- Awaba
- Interactive map of Awaba
- Coordinates: 33°00′39″S 151°32′35″E﻿ / ﻿33.01083°S 151.54306°E
- Country: Australia
- State: New South Wales
- City: Greater Newcastle
- LGA: City of Lake Macquarie;
- Location: 7 km (4.3 mi) W of Toronto; 21 km (13 mi) NNE of Morisset; 31 km (19 mi) WSW of Newcastle; 59 km (37 mi) N of The Entrance; 132 km (82 mi) N of Sydney;
- Established: 1885

Government
- • State electorate: Lake Macquarie;
- • Federal division: Hunter;
- Elevation: 33 m (108 ft)

Population
- • Total: 430 (2021 census)
- Postcode: 2283
- Parish: Awaba
Suburbs around Awaba
| Wakefield | Wakefield | Blackalls Park Fassifern |
| Freemans Waterhole | Awaba | Toronto |
| Cooranbong | Eraring | Rathmines |

= Awaba, New South Wales =

Awaba (/əwɒbə/) is a town and locality in the City of Lake Macquarie, Greater Newcastle in New South Wales, Australia, inland from Toronto. The name Awaba is of Aboriginal origins, and means "flat or plain surface", referring to Lake Macquarie.

==History and facilities==

The Aboriginal people in this area, the Awabakal, called this area Awaba (an Aboriginal word meaning flat or plain surface), which was the Aboriginal term for Lake Macquarie.

One of the first people to have a land grant in the area was Mr. W.A. Kingscote, who held a 1,100 acre property in the Parish of Awaba.
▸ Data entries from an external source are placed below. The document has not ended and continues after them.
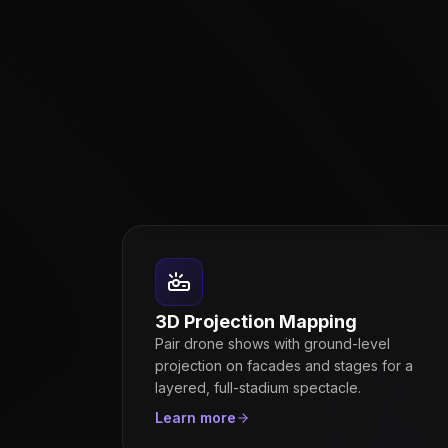
3D Projection Mapping
Pair drone shows with ground-level
projection on facades and stages for a
layered, full-stadium spectacle.
Learn more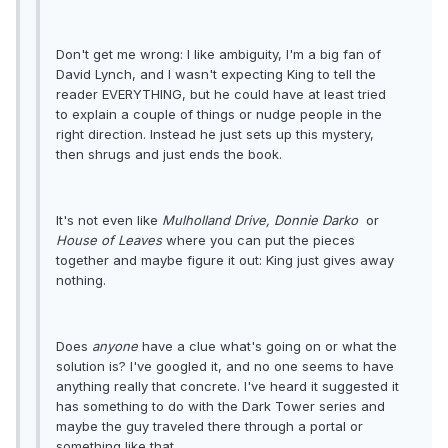
Don't get me wrong: I like ambiguity, I'm a big fan of
David Lynch, and I wasn't expecting King to tell the
reader EVERYTHING, but he could have at least tried
to explain a couple of things or nudge people in the
right direction. Instead he just sets up this mystery,
then shrugs and just ends the book.
It's not even like
Mulholland Drive,
Donnie Darko
or
House of Leaves
where you can put the pieces
together and maybe figure it out: King just gives away
nothing.
Does
anyone
have a clue what's going on or what the
solution is? I've googled it, and no one seems to have
anything really that concrete. I've heard it suggested it
has something to do with the Dark Tower series and
maybe the guy traveled there through a portal or
something like that.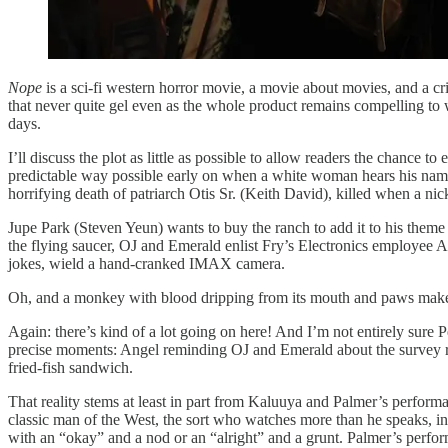
Nope
is a sci-fi western horror movie, a movie about movies, and a cr
that never quite gel even as the whole product remains compelling to wat
days.
I’ll discuss the plot as little as possible to allow readers the chance
predictable way possible early on when a white woman hears his name
horrifying death of patriarch Otis Sr. (Keith David), killed when a nick
Jupe Park (Steven Yeun) wants to buy the ranch to add it to his theme 
the flying saucer, OJ and Emerald enlist Fry’s Electronics employee An
jokes, wield a hand-cranked IMAX camera.
Oh, and a monkey with blood dripping from its mouth and paws make
Again: there’s kind of a lot going on here! And I’m not entirely sure P
precise moments: Angel reminding OJ and Emerald about the survey regar
fried-fish sandwich.
That reality stems at least in part from Kaluuya and Palmer’s perfor
classic man of the West, the sort who watches more than he speaks, ind
with an “okay” and a nod or an “alright” and a grunt. Palmer’s perform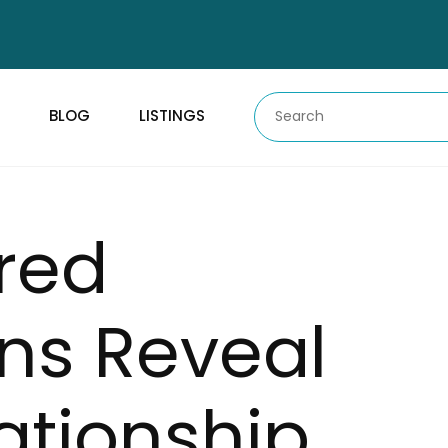
BLOG
LISTINGS
red
ns Reveal
ationship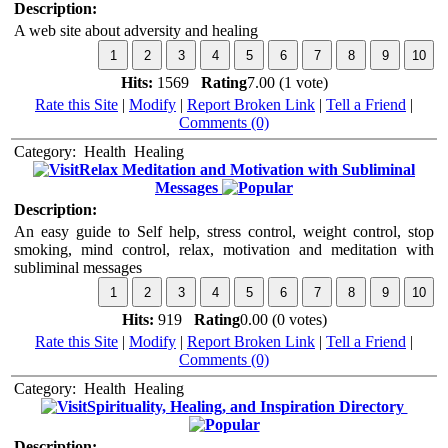
Description:
A web site about adversity and healing
Hits:
1569
Rating
7.00 (1 vote)
Rate this Site
|
Modify
|
Report Broken Link
|
Tell a Friend
|
Comments (0)
Category:
Health
Healing
Relax Meditation and Motivation with Subliminal
Messages
Description:
An easy guide to Self help, stress control, weight control, stop
smoking, mind control, relax, motivation and meditation with
subliminal messages
Hits:
919
Rating
0.00 (0 votes)
Rate this Site
|
Modify
|
Report Broken Link
|
Tell a Friend
|
Comments (0)
Category:
Health
Healing
Spirituality, Healing, and Inspiration Directory
Description: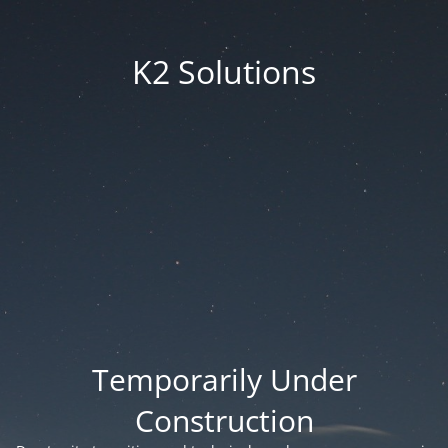
K2 Solutions
Temporarily Under
Construction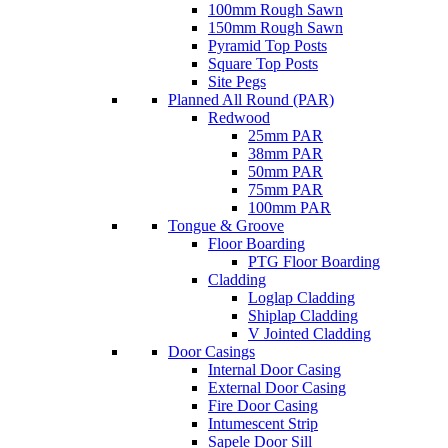
100mm Rough Sawn
150mm Rough Sawn
Pyramid Top Posts
Square Top Posts
Site Pegs
Planned All Round (PAR)
Redwood
25mm PAR
38mm PAR
50mm PAR
75mm PAR
100mm PAR
Tongue & Groove
Floor Boarding
PTG Floor Boarding
Cladding
Loglap Cladding
Shiplap Cladding
V Jointed Cladding
Door Casings
Internal Door Casing
External Door Casing
Fire Door Casing
Intumescent Strip
Sapele Door Sill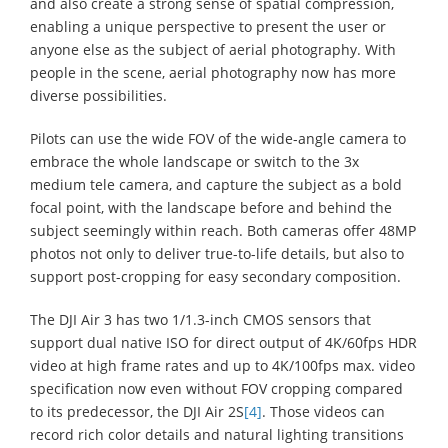
and also create a strong sense of spatial compression,
enabling a unique perspective to present the user or
anyone else as the subject of aerial photography. With
people in the scene, aerial photography now has more
diverse possibilities.
Pilots can use the wide FOV of the wide-angle camera to
embrace the whole landscape or switch to the 3x
medium tele camera, and capture the subject as a bold
focal point, with the landscape before and behind the
subject seemingly within reach. Both cameras offer 48MP
photos not only to deliver true-to-life details, but also to
support post-cropping for easy secondary composition.
The DJI Air 3 has two 1/1.3-inch CMOS sensors that
support dual native ISO for direct output of 4K/60fps HDR
video at high frame rates and up to 4K/100fps max. video
specification now even without FOV cropping compared
to its predecessor, the DJI Air 2S
[4]
. Those videos can
record rich color details and natural lighting transitions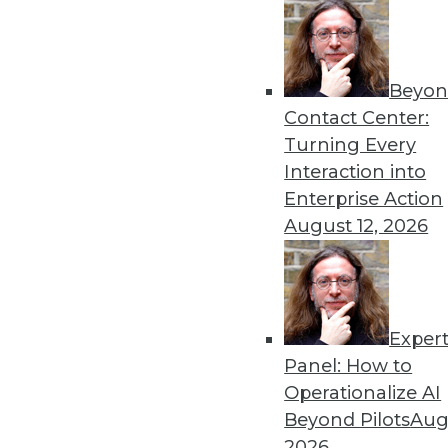
« previous
6
Beyon
Contact Center:
Turning Every
Interaction into
Enterprise Action
August 12, 2026
Get
disco
Exper
Panel: How to
Operationalize AI
Beyond Pilots
Augu
2026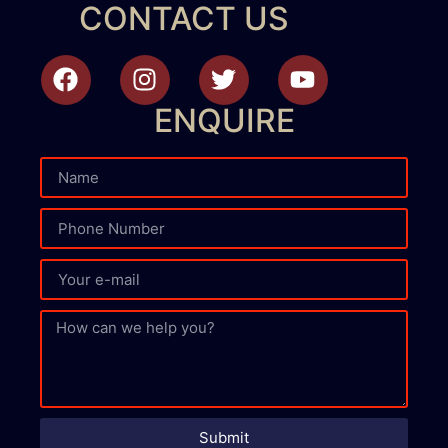
CONTACT US
ENQUIRE
Submit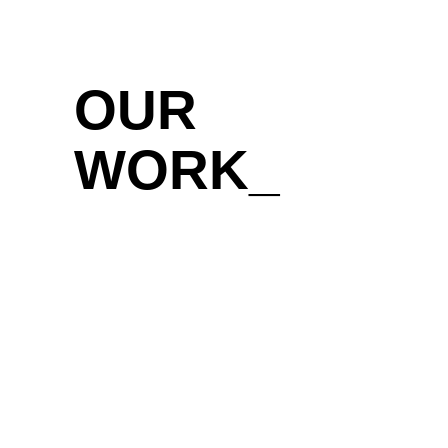
OUR
WORK_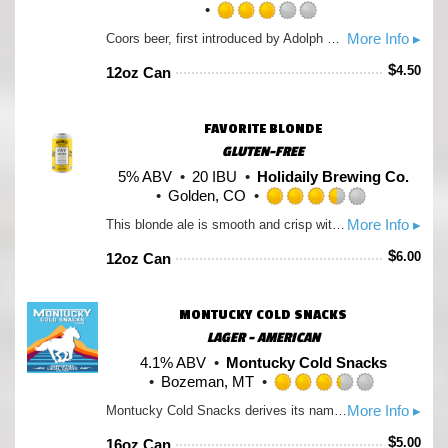
Rated
More Info ▸
Coors beer, first introduced by Adolph Coors in April 1874, is brewed in the Rockies for a uniquely crisp, clean, and drinkable "Mile High Taste".
3.0
out
$
4.50
12oz Can
of
5
on
FAVORITE BLONDE
Untappd
GLUTEN-FREE
5% ABV
20 IBU
Holidaily Brewing Co.
Golden, CO
Rated
More Info ▸
This blonde ale is smooth and crisp with a touch of sweetness and a light hop aroma. Crisp, flavorful and 100% gluten-free. Holidaily Favorite Blonde is our flagship beer and a fan favorite.
3.5
out
$
6.00
12oz Can
of
5
on
MONTUCKY COLD SNACKS
Untappd
LAGER - AMERICAN
4.1% ABV
Montucky Cold Snacks
Bozeman, MT
Rated
More Info ▸
Montucky Cold Snacks derives its name from the term of endearment for Montana, Montucky. Simply put, it refers to the backwoods and rural areas of the state. Cold Snacks is a tongue and cheek way of referring to beer; i.e. 'Lets go crack into some Cold Snacks.'
3.25
out
$
5.00
16oz Can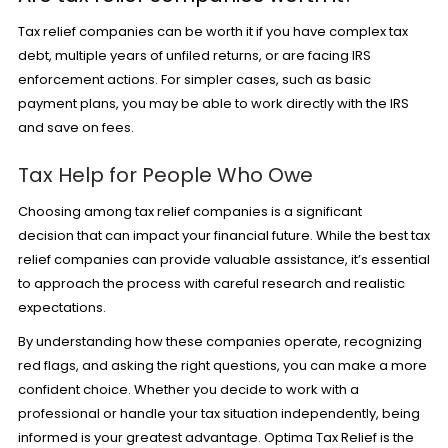
Tax relief companies can be worth it if you have complex tax
debt, multiple years of unfiled returns, or are facing IRS
enforcement actions. For simpler cases, such as basic
payment plans, you may be able to work directly with the IRS
and save on fees.
Tax Help for People Who Owe
Choosing among tax relief companies is a significant
decision that can impact your financial future. While the best tax
relief companies can provide valuable assistance, it’s essential
to approach the process with careful research and realistic
expectations.
By understanding how these companies operate, recognizing
red flags, and asking the right questions, you can make a more
confident choice. Whether you decide to work with a
professional or handle your tax situation independently, being
informed is your greatest advantage. Optima Tax Relief is the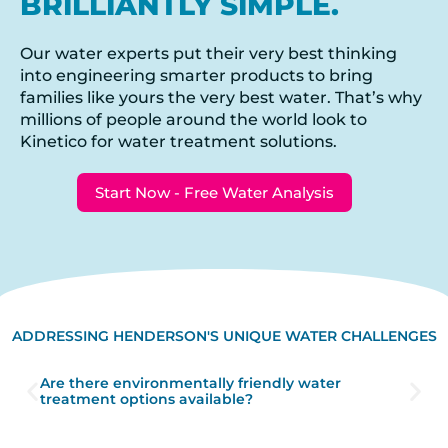
BRILLIANTLY SIMPLE.
Our water experts put their very best thinking
into engineering smarter products to bring
families like yours the very best water. That’s why
millions of people around the world look to
Kinetico for water treatment solutions.
Start Now - Free Water Analysis
ADDRESSING HENDERSON'S UNIQUE WATER CHALLENGES
Are there environmentally friendly water
treatment options available?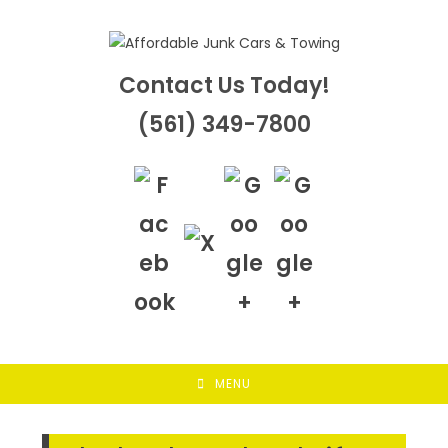
Skip
to
content
Contact Us Today!
(561) 349-7800
MENU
Later, the Crown Subdivision had its first plan approved on 20 August 1891. There were no street names in the first subdivision. The first street plans in 1892 consisted of Barton, Melbourne, Brisbane, Gosford, Nellinda, Heaton and Adelaide Streets.

===Industries===
Timber workers were among the first white settlers in the area. They included the Field, Wellard, Puddy and Murrell families, and many came from Mulbring, Brunkerville, Mount Vincent and Wallis Plains.

In 1885 a timber depot was established. In the same year Awaba was selected as a site for a railway construction depot. A large saw mill was an early feature of the town. In 1948 the Awaba State Coal Mine was established, largely through the efforts of J.M. Baddeley, who had been the wartime Minister for Mines.

At the outset in 1887 Awaba had a platform on the down side of the line, with a loop siding opposite. The Awaba to Wangi Wangi Power Station branch line opened on 25 May 1954. It was 6.5 miles long, but is now disused.

The post office opened on 1 October 1889, and a public school opened in June 1891.

Awaba developed in response to the needs of the railway contractors and homes were scattered over a wide area. One settler operated a small general store, another a primitive butcher's shop.

A water supply was established in 1948.